_WHAT YOU ARE ASKED TO DO_. Exactly the lines below starting at the line with "迅速に行うことで、病院内での診断やチーム医療などをサポート" and ending at the line with "cancer, le lendemain" are wanted, with both ends included. Leave out the pictures and add no other lines.

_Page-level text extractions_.
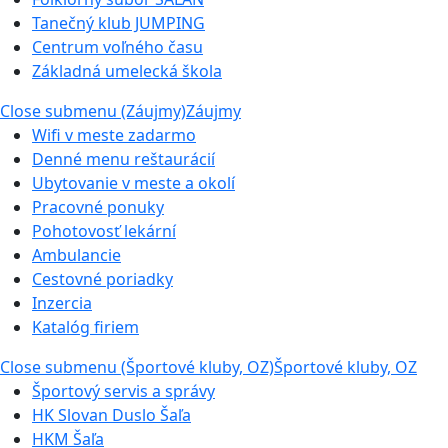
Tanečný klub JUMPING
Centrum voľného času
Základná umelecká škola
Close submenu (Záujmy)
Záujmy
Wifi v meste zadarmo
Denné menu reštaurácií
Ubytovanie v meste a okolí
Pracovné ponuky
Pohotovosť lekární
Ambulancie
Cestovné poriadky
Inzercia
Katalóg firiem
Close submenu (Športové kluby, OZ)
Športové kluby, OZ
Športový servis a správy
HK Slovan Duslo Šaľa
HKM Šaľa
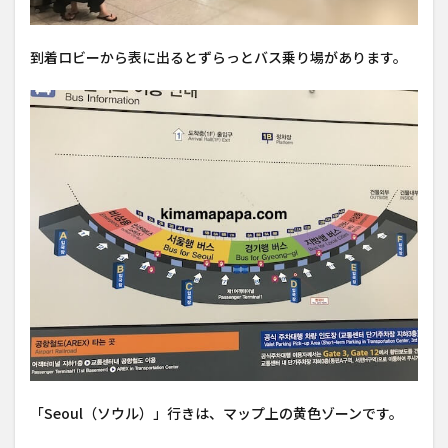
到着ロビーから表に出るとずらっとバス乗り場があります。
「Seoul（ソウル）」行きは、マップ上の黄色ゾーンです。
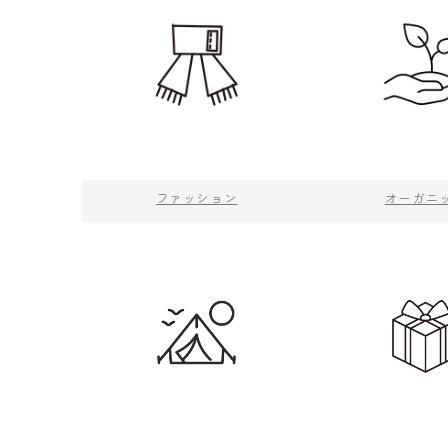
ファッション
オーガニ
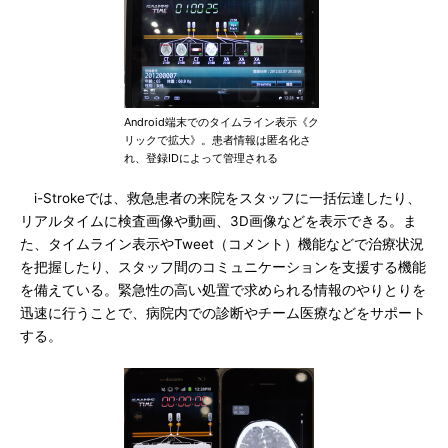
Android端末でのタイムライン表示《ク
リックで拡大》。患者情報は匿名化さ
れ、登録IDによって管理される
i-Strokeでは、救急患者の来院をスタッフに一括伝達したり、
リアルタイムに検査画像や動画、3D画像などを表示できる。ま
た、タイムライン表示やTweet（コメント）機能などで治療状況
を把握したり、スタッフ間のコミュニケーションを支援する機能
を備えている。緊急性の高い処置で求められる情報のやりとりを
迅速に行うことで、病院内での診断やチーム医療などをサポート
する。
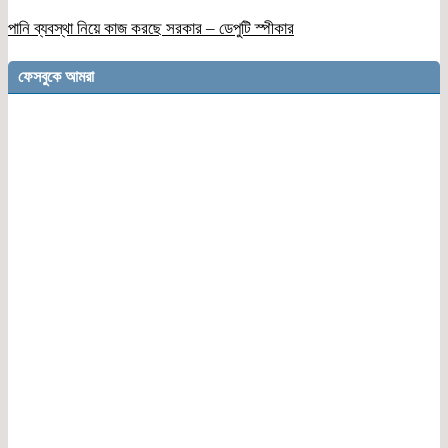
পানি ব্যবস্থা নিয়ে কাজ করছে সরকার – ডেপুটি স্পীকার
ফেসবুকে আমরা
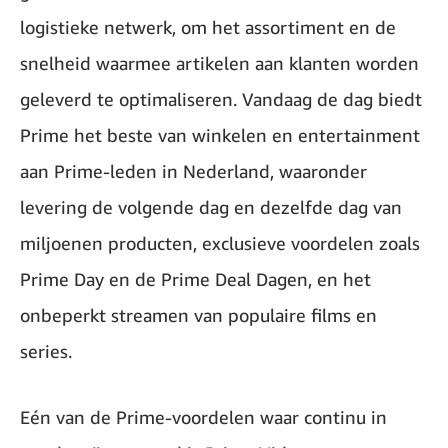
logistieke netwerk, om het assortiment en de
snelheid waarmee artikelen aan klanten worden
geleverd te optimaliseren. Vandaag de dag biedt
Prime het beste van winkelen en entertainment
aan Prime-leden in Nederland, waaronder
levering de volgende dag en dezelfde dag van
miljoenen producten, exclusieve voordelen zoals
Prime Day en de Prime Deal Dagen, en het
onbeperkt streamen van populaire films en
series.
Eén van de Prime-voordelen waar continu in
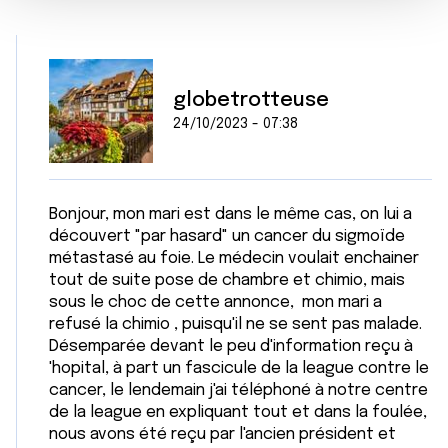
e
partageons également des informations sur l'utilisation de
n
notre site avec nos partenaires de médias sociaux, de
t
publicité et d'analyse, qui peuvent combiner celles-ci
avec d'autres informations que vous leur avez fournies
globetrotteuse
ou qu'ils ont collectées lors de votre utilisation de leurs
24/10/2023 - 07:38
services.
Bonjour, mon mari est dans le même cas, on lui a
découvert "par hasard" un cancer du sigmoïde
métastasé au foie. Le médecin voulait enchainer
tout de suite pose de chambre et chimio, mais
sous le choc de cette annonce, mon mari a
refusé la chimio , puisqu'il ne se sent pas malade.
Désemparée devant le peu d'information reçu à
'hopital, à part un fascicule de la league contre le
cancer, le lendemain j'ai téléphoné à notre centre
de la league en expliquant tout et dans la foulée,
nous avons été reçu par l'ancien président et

_YOUR RESPONSE_.
迅速に行うことで、病院内での診断やチーム医療などをサポート
する。
পানি ব্যবস্থা নিয়ে কাজ করছে সরকার – ডেপুটি স্পীকার
ফেসবুকে আমরা
logistieke netwerk, om het assortiment en de
snelheid waarmee artikelen aan klanten worden
geleverd te optimaliseren. Vandaag de dag biedt
Prime het beste van winkelen en entertainment
aan Prime-leden in Nederland, waaronder
levering de volgende dag en dezelfde dag van
miljoenen producten, exclusieve voordelen zoals
Prime Day en de Prime Deal Dagen, en het
onbeperkt streamen van populaire films en
series.
Eén van de Prime-voordelen waar continu in
e
partageons également des informations sur l'utilisation de
n
notre site avec nos partenaires de médias sociaux, de
t
publicité et d'analyse, qui peuvent combiner celles-ci
avec d'autres informations que vous leur avez fournies
globetrotteuse
ou qu'ils ont collectées lors de votre utilisation de leurs
24/10/2023 - 07:38
services.
Bonjour, mon mari est dans le même cas, on lui a
découvert "par hasard" un cancer du sigmoïde
métastasé au foie. Le médecin voulait enchainer
tout de suite pose de chambre et chimio, mais
sous le choc de cette annonce, mon mari a
refusé la chimio , puisqu'il ne se sent pas malade.
Désemparée devant le peu d'information reçu à
'hopital, à part un fascicule de la league contre le
cancer, le lendemain j'ai téléphoné à notre centre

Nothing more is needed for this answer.